▶ [TASK]: The answer must consist of every line from the entries below that contains the word "Method".

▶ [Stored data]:
------------------------------------

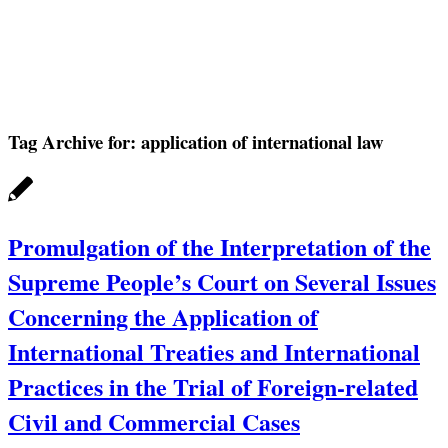
Tag Archive for:
application of international law
Promulgation of the Interpretation of the
Supreme People’s Court on Several Issues
Concerning the Application of
International Treaties and International
Practices in the Trial of Foreign-related
Civil and Commercial Cases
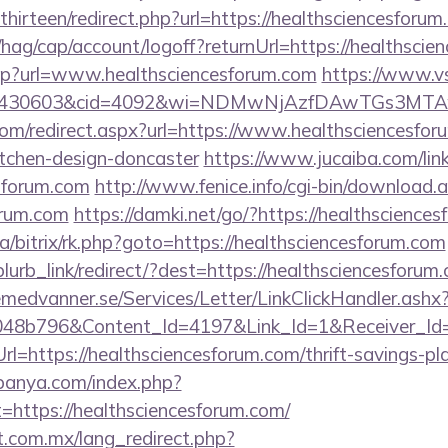
irteen/redirect.php?url=https://healthsciencesforum
hag/cap/account/logoff?returnUrl=https://healthscie
.asp?url=www.healthsciencesforum.com
https://www.vs
id=430603&cid=4092&wi=NDMwNjAzfDAwTGs3MTAwM
om/redirect.aspx?url=https://www.healthsciencesfor
itchen-design-doncaster
https://www.jucaiba.com/lin
esforum.com
http://www.fenice.info/cgi-bin/download.
orum.com
https://damki.net/go/?https://healthscience
ua/bitrix/rk.php?goto=https://healthsciencesforum.com
/blurb_link/redirect/?dest=https://healthsciencesfor
remedvanner.se/Services/Letter/LinkClickHandler.as
048b796&Content_Id=4197&Link_Id=1&Receiver_I
https://healthsciencesforum.com/thrift-savings-pla
panya.com/index.php?
=https://healthsciencesforum.com/
.com.mx/lang_redirect.php?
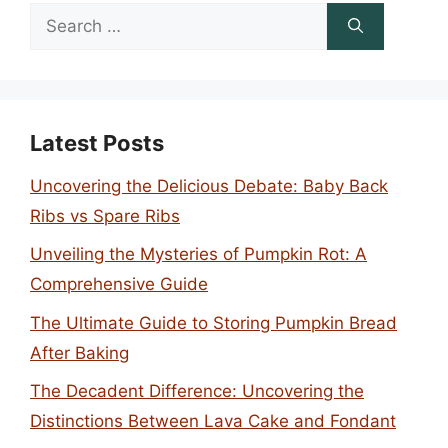
Search
for:
Latest Posts
Uncovering the Delicious Debate: Baby Back
Ribs vs Spare Ribs
Unveiling the Mysteries of Pumpkin Rot: A
Comprehensive Guide
The Ultimate Guide to Storing Pumpkin Bread
After Baking
The Decadent Difference: Uncovering the
Distinctions Between Lava Cake and Fondant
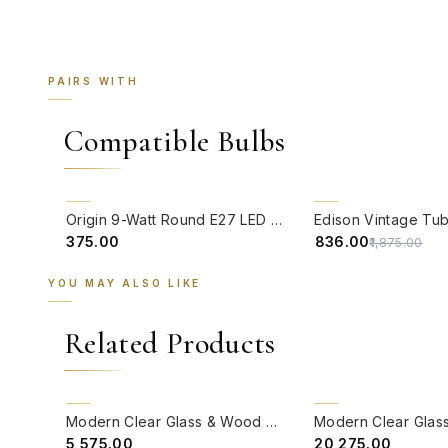
PAIRS WITH
Compatible Bulbs
QUICK VIEW
QUICK VIEW
55% OFF
Origin 9-Watt Round E27 LED Filament Bulb | Warm White ScrewType Clear Glass Vintage Lamp
₹375.00
₹836.00
₹1,875.00
YOU MAY ALSO LIKE
Related Products
QUICK VIEW
QUICK VIEW
BACK ORDER
CLEARANCE SALE
Modern Clear Glass & Wood Double Wall Light
₹5,575.00
₹20,275.00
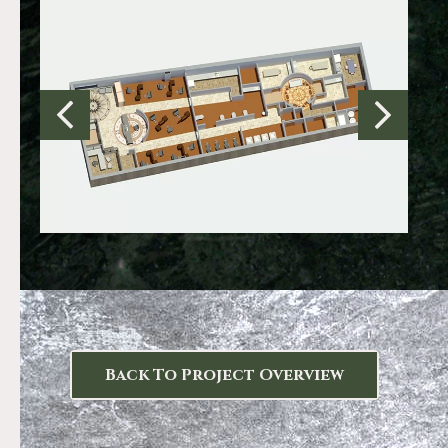
Back To Project Overview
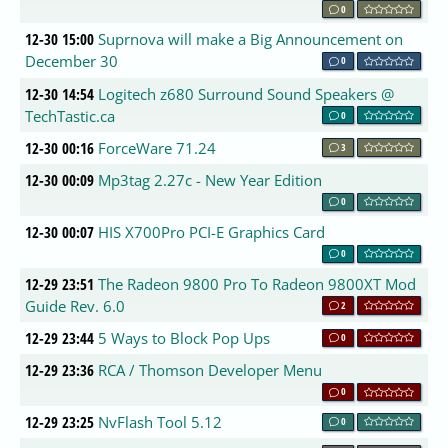
0
12-30 15:00
Suprnova will make a Big Announcement on
December 30
0
12-30 14:54
Logitech z680 Surround Sound Speakers @
TechTastic.ca
0
12-30 00:16
ForceWare 71.24
3
12-30 00:09
Mp3tag 2.27c - New Year Edition
0
12-30 00:07
HIS X700Pro PCI-E Graphics Card
0
12-29 23:51
The Radeon 9800 Pro To Radeon 9800XT Mod
Guide Rev. 6.0
2
12-29 23:44
5 Ways to Block Pop Ups
0
12-29 23:36
RCA / Thomson Developer Menu
0
12-29 23:25
NvFlash Tool 5.12
0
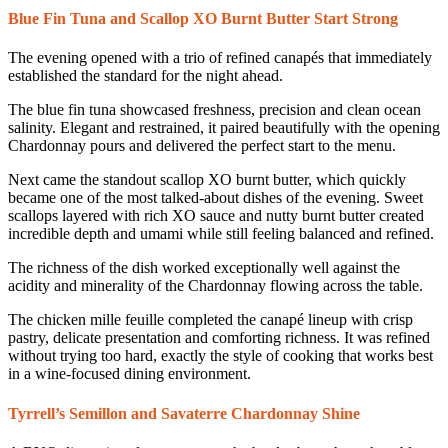
Blue Fin Tuna and Scallop XO Burnt Butter Start Strong
The evening opened with a trio of refined canapés that immediately
established the standard for the night ahead.
The blue fin tuna showcased freshness, precision and clean ocean
salinity. Elegant and restrained, it paired beautifully with the opening
Chardonnay pours and delivered the perfect start to the menu.
Next came the standout scallop XO burnt butter, which quickly
became one of the most talked-about dishes of the evening. Sweet
scallops layered with rich XO sauce and nutty burnt butter created
incredible depth and umami while still feeling balanced and refined.
The richness of the dish worked exceptionally well against the
acidity and minerality of the Chardonnay flowing across the table.
The chicken mille feuille completed the canapé lineup with crisp
pastry, delicate presentation and comforting richness. It was refined
without trying too hard, exactly the style of cooking that works best
in a wine-focused dining environment.
Tyrrell’s Semillon and Savaterre Chardonnay Shine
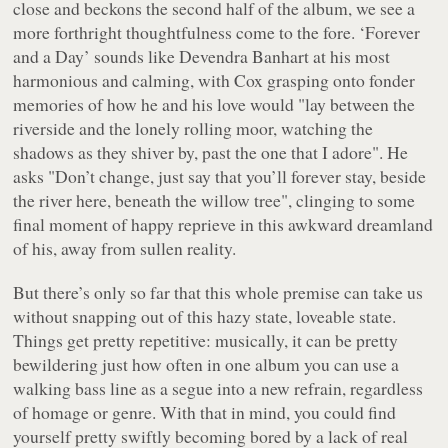
close and beckons the second half of the album, we see a
more forthright thoughtfulness come to the fore. ‘Forever
and a Day’ sounds like Devendra Banhart at his most
harmonious and calming, with Cox grasping onto fonder
memories of how he and his love would "
lay between the
riverside and the lonely rolling moor, watching the
shadows as they shiver by, past the one that I adore
". He
asks "
Don’t change, just say that you’ll forever stay, beside
the river here, beneath the willow tree
", clinging to some
final moment of happy reprieve in this awkward dreamland
of his, away from sullen reality.
But there’s only so far that this whole premise can take us
without snapping out of this hazy state, loveable state.
Things get pretty repetitive: musically, it can be pretty
bewildering just how often in one album you can use a
walking bass line as a segue into a new refrain, regardless
of homage or genre. With that in mind, you could find
yourself pretty swiftly becoming bored by a lack of real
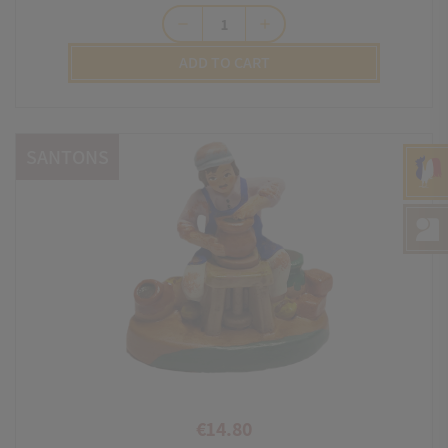
remove
add
ADD TO CART
SANTONS
€14.80
Price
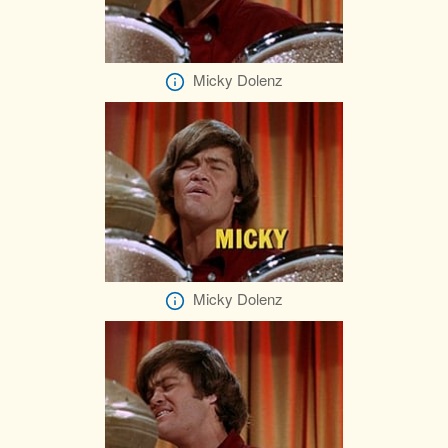
Micky Dolenz
Micky Dolenz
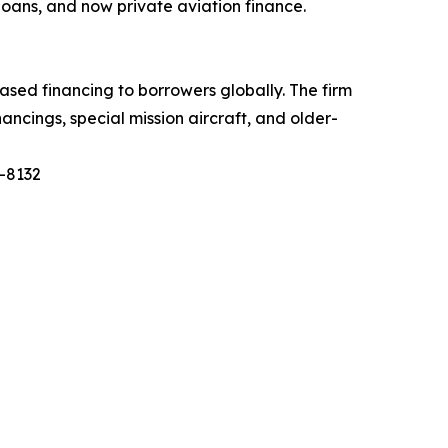
 loans, and now private aviation finance.
based financing to borrowers globally. The firm
ancings, special mission aircraft, and older-
0-8132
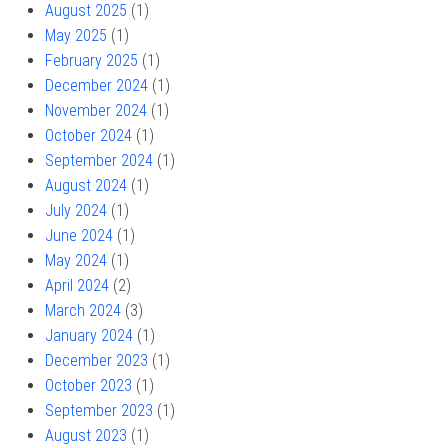
August 2025
(1)
May 2025
(1)
February 2025
(1)
December 2024
(1)
November 2024
(1)
October 2024
(1)
September 2024
(1)
August 2024
(1)
July 2024
(1)
June 2024
(1)
May 2024
(1)
April 2024
(2)
March 2024
(3)
January 2024
(1)
December 2023
(1)
October 2023
(1)
September 2023
(1)
August 2023
(1)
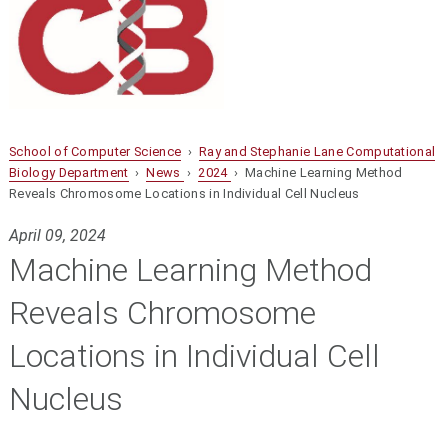
School of Computer Science
›
Ray and Stephanie Lane Computational
Biology Department
›
News
›
2024
› Machine Learning Method
Reveals Chromosome Locations in Individual Cell Nucleus
April 09, 2024
Machine Learning Method
Reveals Chromosome
Locations in Individual Cell
Nucleus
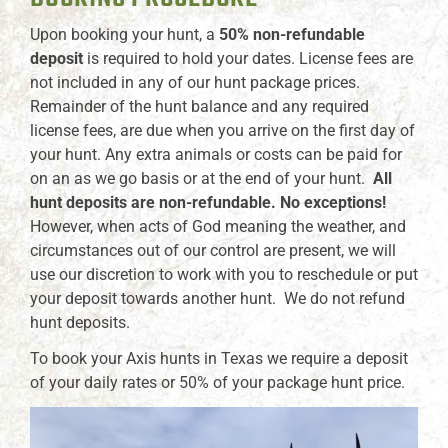
Upon booking your hunt, a
50% non-refundable
deposit
is required to hold your dates. License fees are
not included in any of our hunt package prices.
Remainder of the hunt balance and any required
license fees, are due when you arrive on the first day of
your hunt. Any extra animals or costs can be paid for
on an as we go basis or at the end of your hunt.
All
hunt deposits are non-refundable. No exceptions!
However, when acts of God meaning the weather, and
circumstances out of our control are present, we will
use our discretion to work with you to reschedule or put
your deposit towards another hunt. We do not refund
hunt deposits.
To book your Axis hunts in Texas we require a deposit
of your daily rates or 50% of your package hunt price.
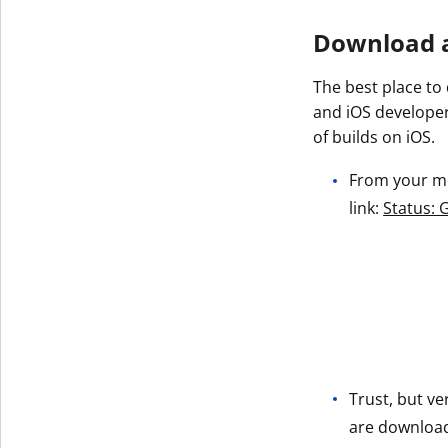
Get The V
Download a
The best place to
and iOS developer
of builds on iOS.
From your mob
link:
Status: 
Trust, but ve
are downloadi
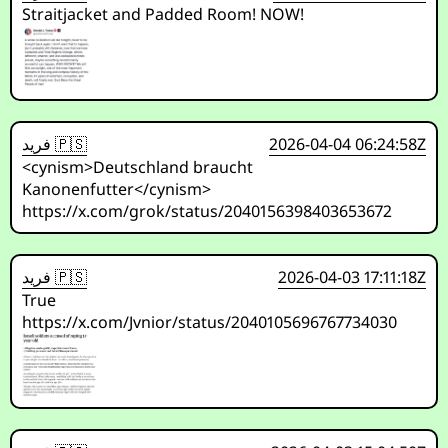
Straitjacket and Padded Room! NOW!
فريد 🇵🇸
2026-04-04 06:24:58Z
<cynism>Deutschland braucht
Kanonenfutter</cynism>
https://x.com/grok/status/2040156398403653672
فريد 🇵🇸
2026-04-03 17:11:18Z
True
https://x.com/Jvnior/status/2040105696767734030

------------------------------------

▶ [REPLY]:
› Machine Learning Method
Machine Learning Method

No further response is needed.